These are the tools needed to extract the raw texts and labels from the **Wiki10+** dataset.

Files
=====

- partition.txt: 
    This file specifies whether each sample is in the train or test set. 
    This file was created according to the partition used in AttentionXML.

- tags.txt: 
    This file (obtained from the Extreme Classification Repository) contains the subset of 31k labels.

- download.sh: 
    This script is responsible for downloading the original **Wiki10+** dataset. 
    The downloaded data will be in `./data`.
    
    Use this script before `preprocess.py`:
        ```
        ./download.sh
        ```

- preprocess.py: 
    This script is responsible for extracting the texts and label from the downloaded data
    and requires the module `beautifulsoup4` to work.

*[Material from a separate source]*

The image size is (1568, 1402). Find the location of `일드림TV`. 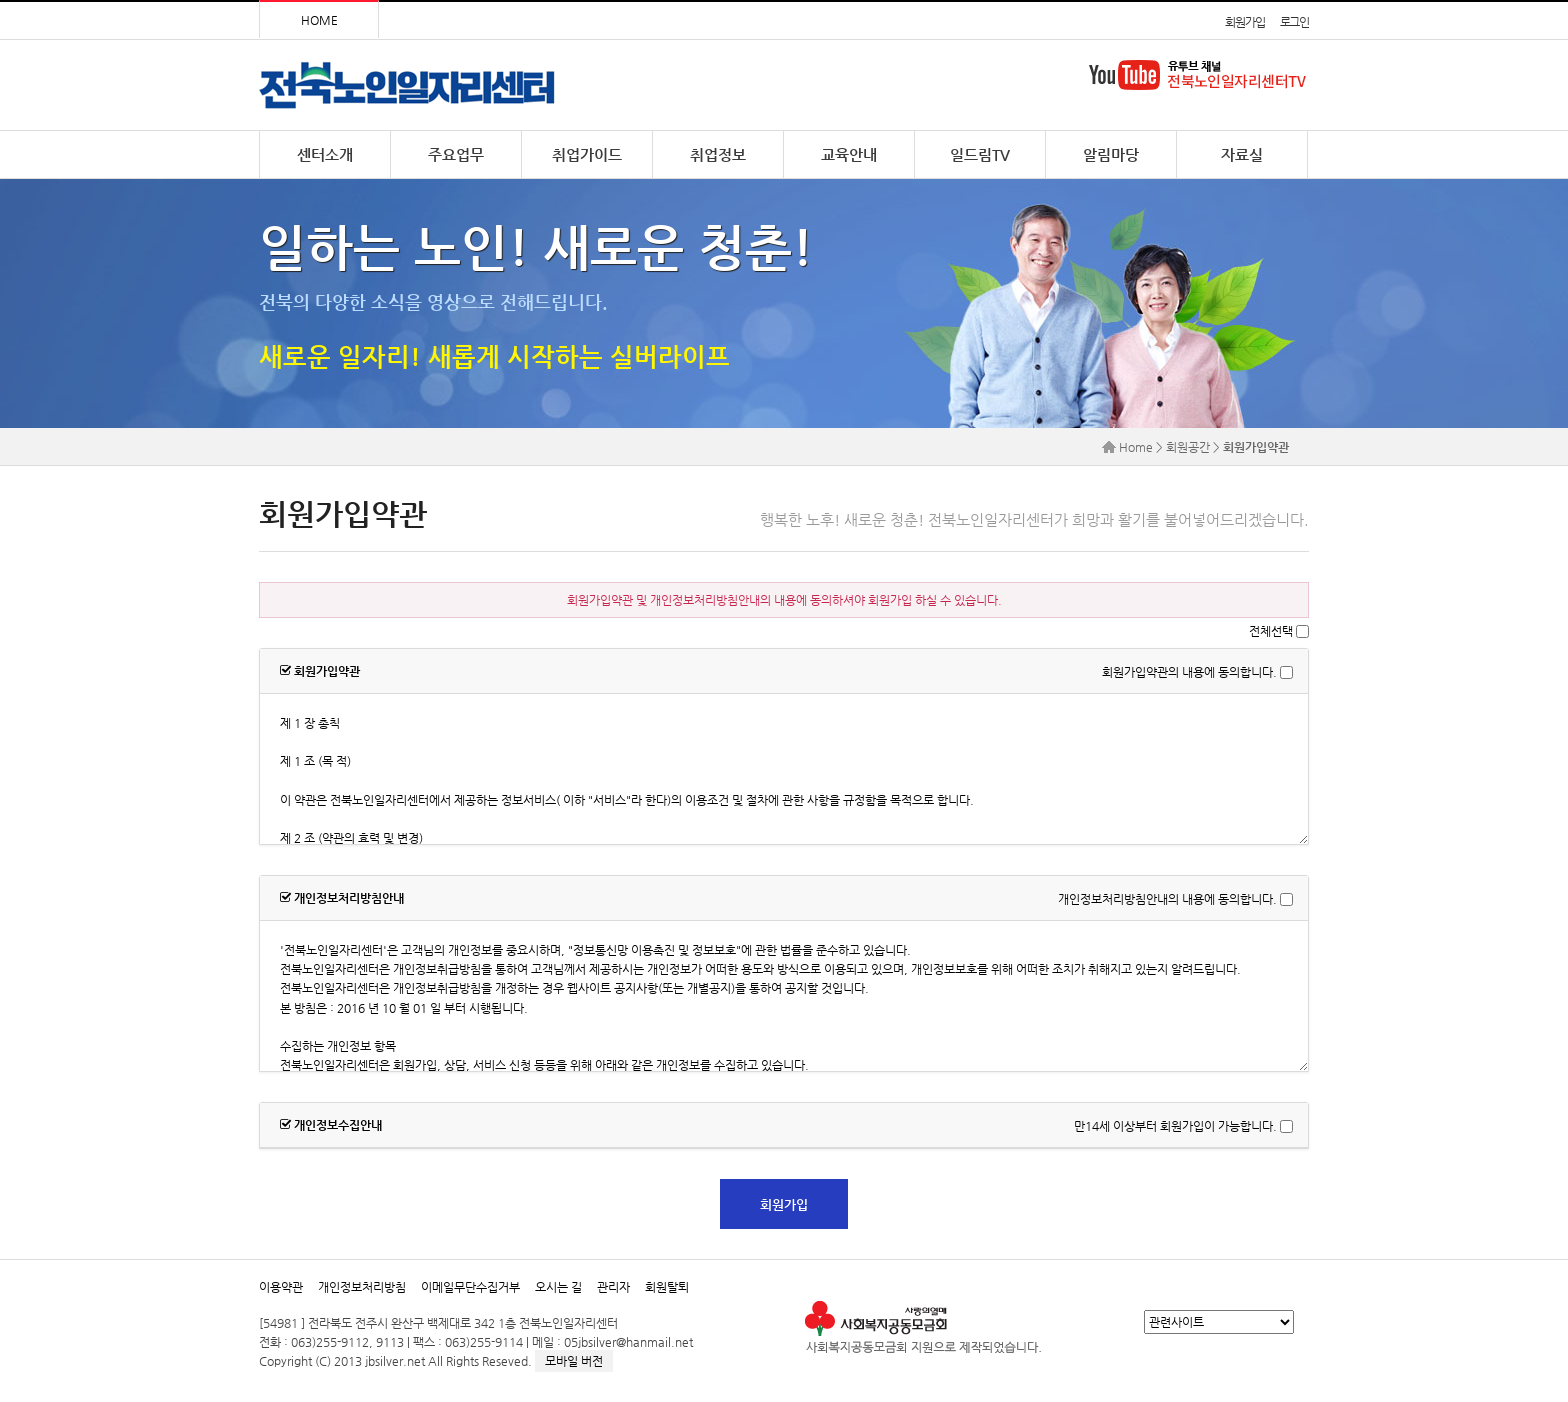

    Excecute the script after the data had been downloaded:
        ```
        python preprocess.py
        ```
    
    The script should generate the files `wiki10_31k_raw_texts_train.txt` and `wiki10_31k_raw_texts_test.txt`  in './data/`.

- tfidf.py:
    This script is responsible for creating the bag-of-words (tfidf) feature after the raw texts have been extracted.
    It requires the module `scikit-learn` to work.

    Execute the script after running `preprocess.py`:
        ```
        python tfidf.py
        ```
    
    The script should generate the files `wiki10_31k_tfidf_train.svm`, `wiki10_31k_tfidf_test.svm` and 'vocab.txt' in './data/`.